_Data excerpts_

◆ ◆ ◆ ◆ ◆ ◆ ◆

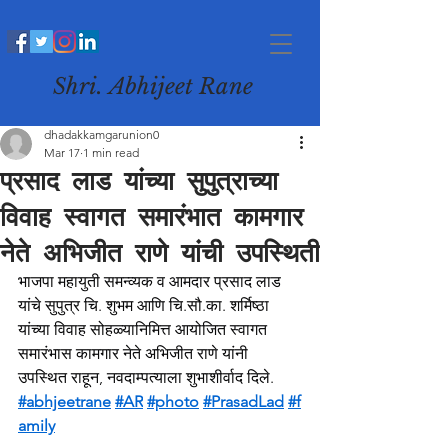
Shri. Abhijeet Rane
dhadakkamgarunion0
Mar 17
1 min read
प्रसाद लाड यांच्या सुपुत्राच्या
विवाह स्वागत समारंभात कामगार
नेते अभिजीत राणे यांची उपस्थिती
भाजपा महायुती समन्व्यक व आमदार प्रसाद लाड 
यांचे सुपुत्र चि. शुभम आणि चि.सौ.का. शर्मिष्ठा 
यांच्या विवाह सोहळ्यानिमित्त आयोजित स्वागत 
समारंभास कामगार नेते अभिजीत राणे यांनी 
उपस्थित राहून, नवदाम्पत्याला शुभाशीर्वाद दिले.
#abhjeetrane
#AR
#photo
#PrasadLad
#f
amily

◆ ◆ ◆ ◆ ◆ ◆ ◆

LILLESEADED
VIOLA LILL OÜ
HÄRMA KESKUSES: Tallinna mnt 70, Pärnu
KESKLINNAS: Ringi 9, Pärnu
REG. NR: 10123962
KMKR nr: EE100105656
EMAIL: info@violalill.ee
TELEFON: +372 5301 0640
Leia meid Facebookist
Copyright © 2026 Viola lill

◆ ◆ ◆ ◆ ◆ ◆ ◆

_The task_
Output the lines of the records above exactly as they appear, from the line containing "प्रसाद लाड यांच्या सुपुत्राच्या" through the line containing "समारंभास कामगार नेते अभिजीत राणे यांनी".

_Written response_
प्रसाद लाड यांच्या सुपुत्राच्या
विवाह स्वागत समारंभात कामगार
नेते अभिजीत राणे यांची उपस्थिती
भाजपा महायुती समन्व्यक व आमदार प्रसाद लाड 
यांचे सुपुत्र चि. शुभम आणि चि.सौ.का. शर्मिष्ठा 
यांच्या विवाह सोहळ्यानिमित्त आयोजित स्वागत 
समारंभास कामगार नेते अभिजीत राणे यांनी 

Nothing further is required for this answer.